Lucifer


Lucifer, rey de pólvora y fuego.

Los bailes de pólvoras son mis favoritos. Por varias razones. Una de ellas, porque no gastan chirimías, lo que se agradece mucho. Pero la principal es, sin duda, que me fascina el fuego y el humo de las pólvoras. Esa niebla blanquecina con olor a azufre y potasa, donde las sombras negras de los dimonis avanzan lentamente, maza en alto, en medio de un estruendo ensordecedor de timbales y petardos, siempre consigue levantarme una sonrisa. Si es la bestia flamígera la que avanza a la carrera, provocando el pánico con la lluvia de chispas que arranca de su boca, mejor.

Uno de los protagonistas de estas escenas es Lucifer, o Llucifer, en catalán. Lo visten con sombrero de copa y capa. Su maza es metálica, una caja que puede soportar la quema simultánea de una docena de petardos.
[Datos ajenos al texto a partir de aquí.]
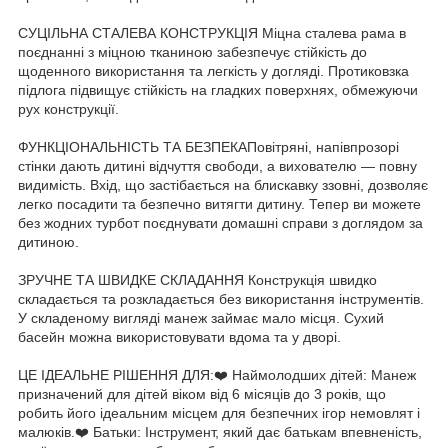
СУЦІЛЬНА СТАЛЕВА КОНСТРУКЦІЯ Міцна сталева рама в
поєднанні з міцною тканиною забезпечує стійкість до
щоденного використання та легкість у догляді. Протиковзка
підлога підвищує стійкість на гладких поверхнях, обмежуючи
рух конструкції.
ФУНКЦІОНАЛЬНІСТЬ ТА БЕЗПЕКАПовітряні, напівпрозорі
стінки дають дитині відчуття свободи, а вихователю — повну
видимість. Вхід, що застібається на блискавку ззовні, дозволяє
легко посадити та безпечно витягти дитину. Тепер ви можете
без жодних турбот поєднувати домашні справи з доглядом за
дитиною.
ЗРУЧНЕ ТА ШВИДКЕ СКЛАДАННЯ Конструкція швидко
складається та розкладається без використання інструментів.
У складеному вигляді манеж займає мало місця. Сухий
басейн можна використовувати вдома та у дворі.
ЦЕ ІДЕАЛЬНЕ РІШЕННЯ ДЛЯ:❤️ Наймолодших дітей: Манеж
призначений для дітей віком від 6 місяців до 3 років, що
робить його ідеальним місцем для безпечних ігор немовлят і
малюків.❤️ Батьки: Інструмент, який дає батькам впевненість,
Lucifer es temido a la vez que admirado.

Es el antagonista de San Bartolomé, es el caos en persona, es un tipo que se supone bebedor, fumador y follón, por ser quien es, un personaje tremebundo. Pasean al santo por la población para espantarlo a él, a Lucifer, que es en verdad el dueño de las calles. Acuden al santo para que el rey de los demonios no pronuncie los versos impenitentes, cínicos, faltones y groseros que descubren la hipocresía y la falacia indígena.

Inútilmente. El angelito que, en el entremés que representan los bailarines, vence y humilla finalmente a los demonios sólo los castiga por chivatos, pero no censura sus puyas contra Fulano o Mengano. Seguro que alguno las merece.